How to open a .md file on Windows
You have a .md file on Windows and Notepad opens it as raw text. Markdown is supposed to render as a formatted document (headings, lists, bold), not show you the underlying syntax. Three paths to fix that.
Fastest: drop on Vela Docs (no install)
Open docs.vela.partners in Edge, Chrome, or Firefox. Drag the file from File Explorer onto the page. It renders immediately.
Free, no signup needed for viewing. Click Share if you need to send a link.

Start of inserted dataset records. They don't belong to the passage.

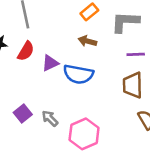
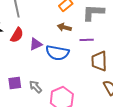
purple line: (136, 54) -> (87, 40), moved
purple square: (23, 113) -> (15, 83), turned 32

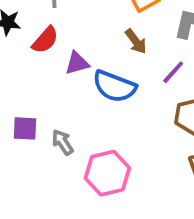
brown arrow: (64, 27) -> (136, 41), turned -152
purple line: (87, 40) -> (173, 72), turned -56

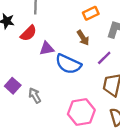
purple square: (25, 128) -> (13, 86), turned 35
pink hexagon: (107, 173) -> (81, 112), moved

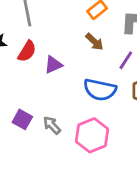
blue semicircle: (68, 64) -> (100, 90), moved
pink hexagon: (81, 112) -> (92, 135), moved

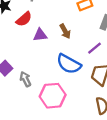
brown arrow: (94, 42) -> (65, 31), moved

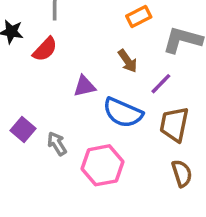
brown arrow: (65, 31) -> (128, 61), moved
purple triangle: (40, 35) -> (84, 86), moved

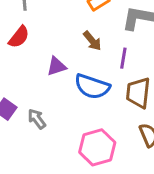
purple line: (161, 84) -> (123, 58), turned -30
pink hexagon: (102, 165) -> (97, 147), moved

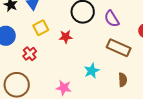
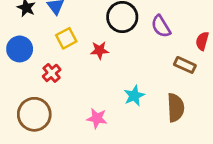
brown rectangle: (119, 48) -> (185, 65), moved, size x0.7
brown semicircle: (123, 80) -> (176, 108), size x1.5

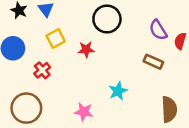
purple semicircle: (161, 26) -> (158, 30), moved
brown rectangle: (185, 65) -> (153, 62), moved
brown semicircle: (176, 108) -> (169, 109), moved

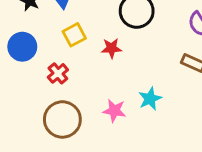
brown circle: (26, 108) -> (62, 119), moved
pink star: (84, 112) -> (114, 111), moved

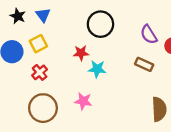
yellow square: (74, 35) -> (38, 44), moved
cyan star: (150, 99) -> (97, 69), moved, turned 30

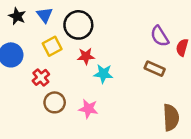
black circle: (100, 24) -> (78, 25), moved
yellow square: (38, 44) -> (52, 46), moved
brown circle: (43, 108) -> (55, 102), moved, size x0.7

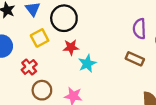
purple semicircle: (160, 36) -> (139, 29), turned 30
cyan star: (103, 74) -> (87, 64), turned -30

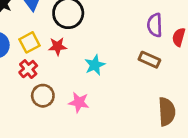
yellow square: (40, 38) -> (30, 42), moved
red star: (71, 47) -> (58, 46), moved

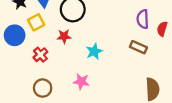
yellow square: (30, 42) -> (36, 22), moved
brown circle: (43, 96) -> (43, 88), moved

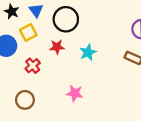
cyan star: (94, 51) -> (88, 52), moved
brown circle: (43, 88) -> (25, 100), moved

Stop Notepad opening .md files
Right-click the file in File Explorer → Open with → Choose another app. Pick your preferred app, check "Always use this app to open .md files", and you'll never see Notepad's raw view of a .md again. If nothing else is installed, the browser path above is the simplest default.
Free desktop options
- Obsidian (free): the standard personal Markdown vault. Install, create a vault, drop the file in. Heavy for one file, great for a habit.
- VS Code (free): open the file, press
Ctrl+Shift+Vfor the rendered preview. Big install if you don't already code. - Notepad++ (free, classic): MarkdownViewer++ plugin adds a preview pane. Lightweight but the install dance is fiddly.
Paid: Typora
typora.io, $14.99 one-time. Polished single-pane editor that hides the Markdown syntax as you type. Worth it if you write Markdown daily on Windows.
Common Windows gotchas
- File Explorer hides extensions. The file might actually be named
README.md.txt(Windows added .txt silently). Turn on View → File name extensions in File Explorer to see the truth. - SmartScreen blocks downloaded files. Click "More info" → "Run anyway" if the .md came from email or Slack.
- OneDrive sync conflicts. Files in OneDrive folders edited by two apps at once produce suffixed copies. Pick one editor at a time.
One short takeaway
For viewing once: Vela Docs. For an ongoing habit: Obsidian. For developers: VS Code preview pane. Stop Notepad opening .md files via the right-click default.